The non-redundant list of proteins identified was matched against a series of gene ontology classes from the AMIGO2 database. The selection of gene ontology was empirically made based on known and perceived classes, which together could represent the set of trafficking proteins identified. The obtained matches were then represented as a network using Cytoscape 3.2.0.

Statistical Analysis

Comparative groups were analyzed using paired two-tailed t test using inbuilt function in MS Excel.
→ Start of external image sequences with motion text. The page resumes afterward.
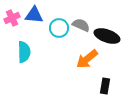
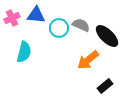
blue triangle: moved 2 px right
black ellipse: rotated 25 degrees clockwise
cyan semicircle: rotated 15 degrees clockwise
orange arrow: moved 1 px right, 1 px down
black rectangle: rotated 42 degrees clockwise
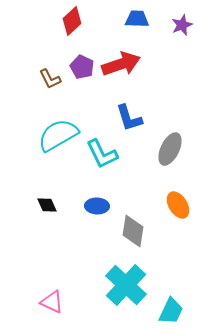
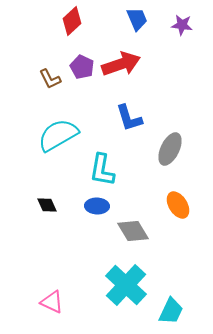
blue trapezoid: rotated 65 degrees clockwise
purple star: rotated 30 degrees clockwise
cyan L-shape: moved 16 px down; rotated 36 degrees clockwise
gray diamond: rotated 40 degrees counterclockwise
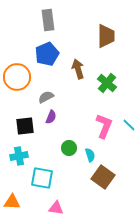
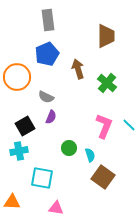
gray semicircle: rotated 126 degrees counterclockwise
black square: rotated 24 degrees counterclockwise
cyan cross: moved 5 px up
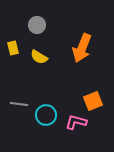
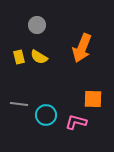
yellow rectangle: moved 6 px right, 9 px down
orange square: moved 2 px up; rotated 24 degrees clockwise
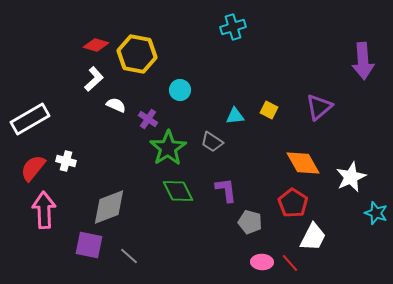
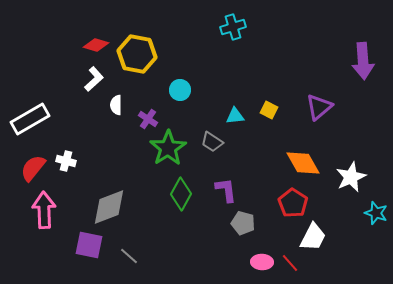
white semicircle: rotated 114 degrees counterclockwise
green diamond: moved 3 px right, 3 px down; rotated 56 degrees clockwise
gray pentagon: moved 7 px left, 1 px down
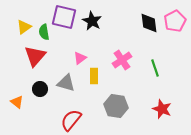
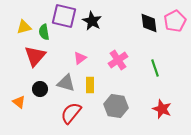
purple square: moved 1 px up
yellow triangle: rotated 21 degrees clockwise
pink cross: moved 4 px left
yellow rectangle: moved 4 px left, 9 px down
orange triangle: moved 2 px right
red semicircle: moved 7 px up
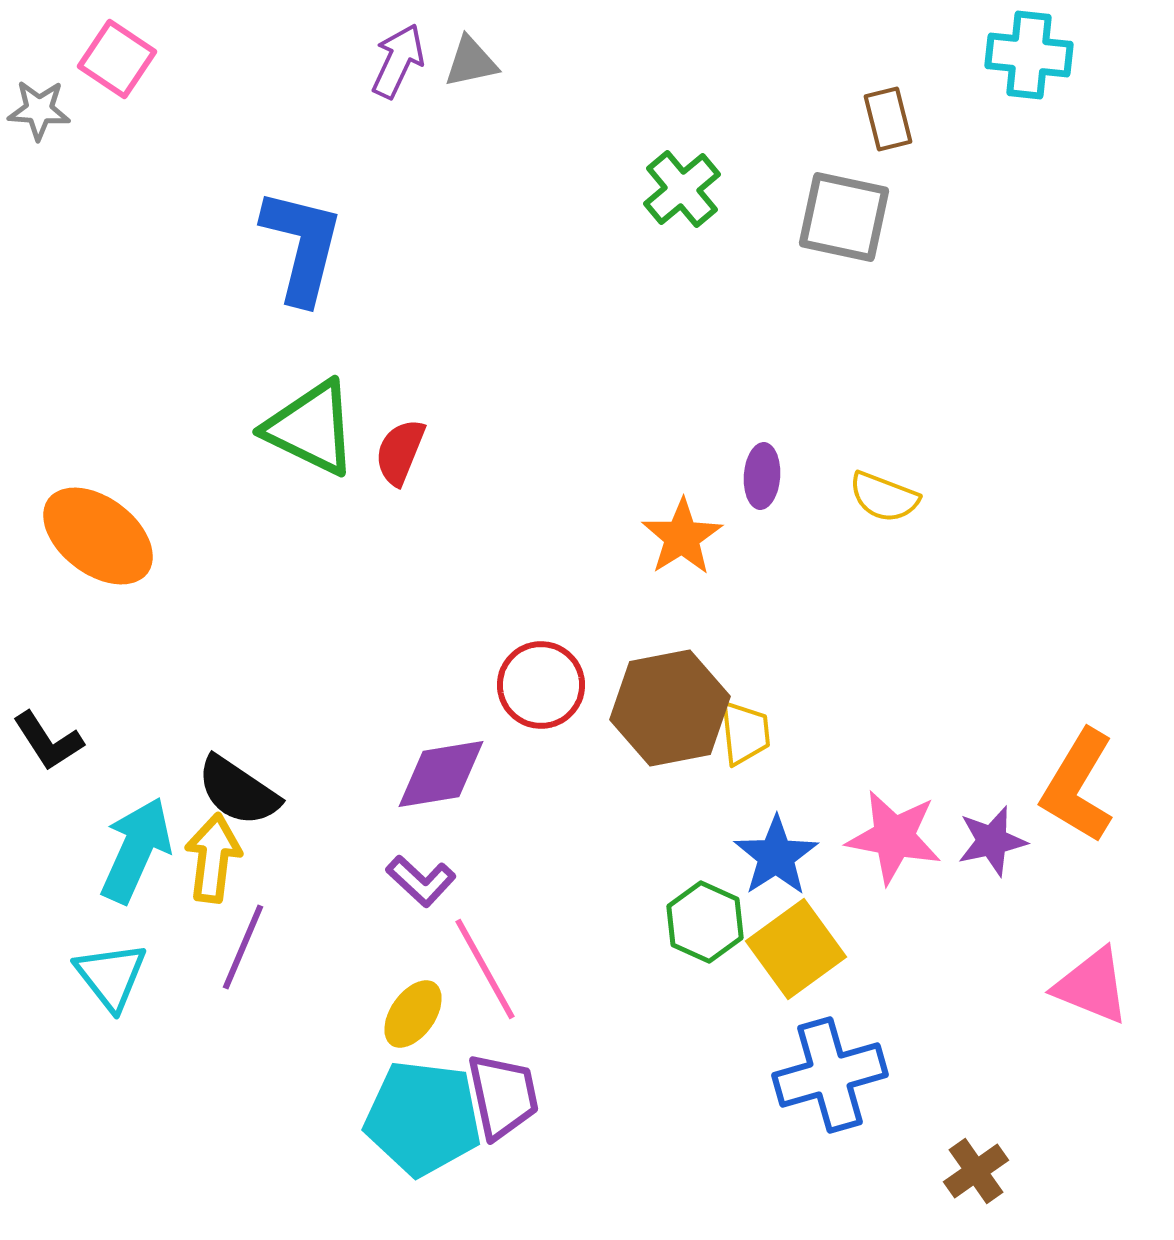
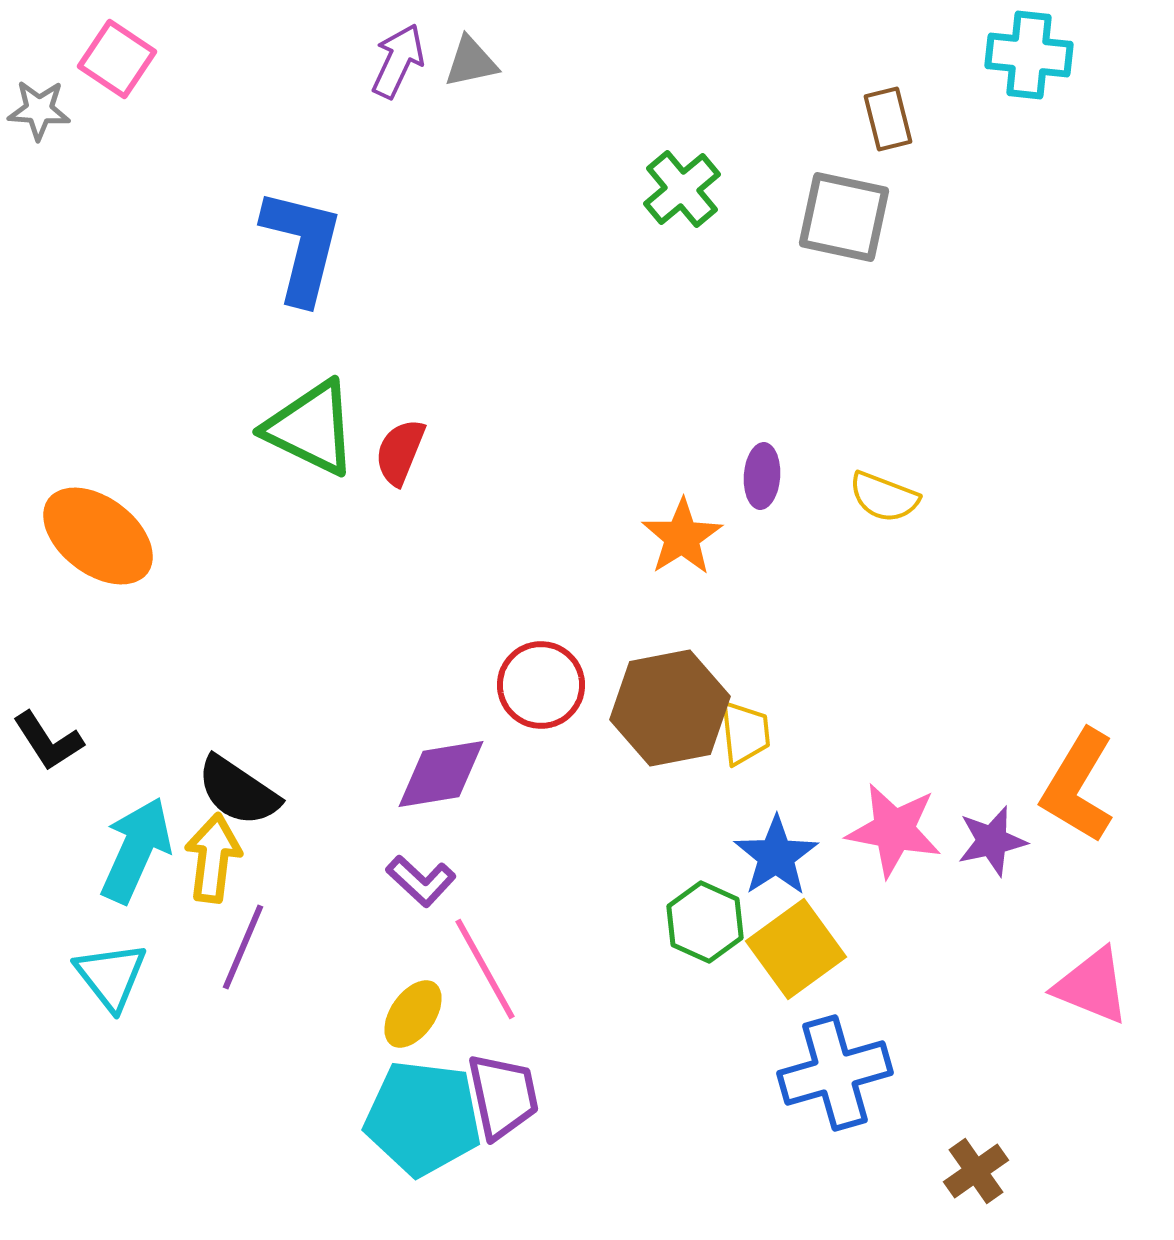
pink star: moved 7 px up
blue cross: moved 5 px right, 2 px up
3D Recreation and Analysis

The intensity of a particular fluorophore on the bead was estimated by first creating a three-dimensional bead surface in the captured image (z-stack) using “spot module” in Imaris Version 7.2 (Bitplane), which automatically detects spheres in an image depending upon the dimensions fed. The software then allows one to determine fluorescence intensity on the surface individually for each fluorophore. For each case maximum fluorescence intensity was determined and plotted.

PIP₃ Gradient Analysis

The gradient of fluorescence in the AKT-pH mCherry experiments was determined using “intensity profile line tool” in NIS-Elements (NIKON).

Author Contributions

D. K. and N. V. designed the study and wrote the paper. N. V., S. B. A. A., and S. G. performed the experiments. N. V. and D. K. analyzed the data. M. S. provided important reagents for the study. All authors reviewed and approved the final version of the manuscript.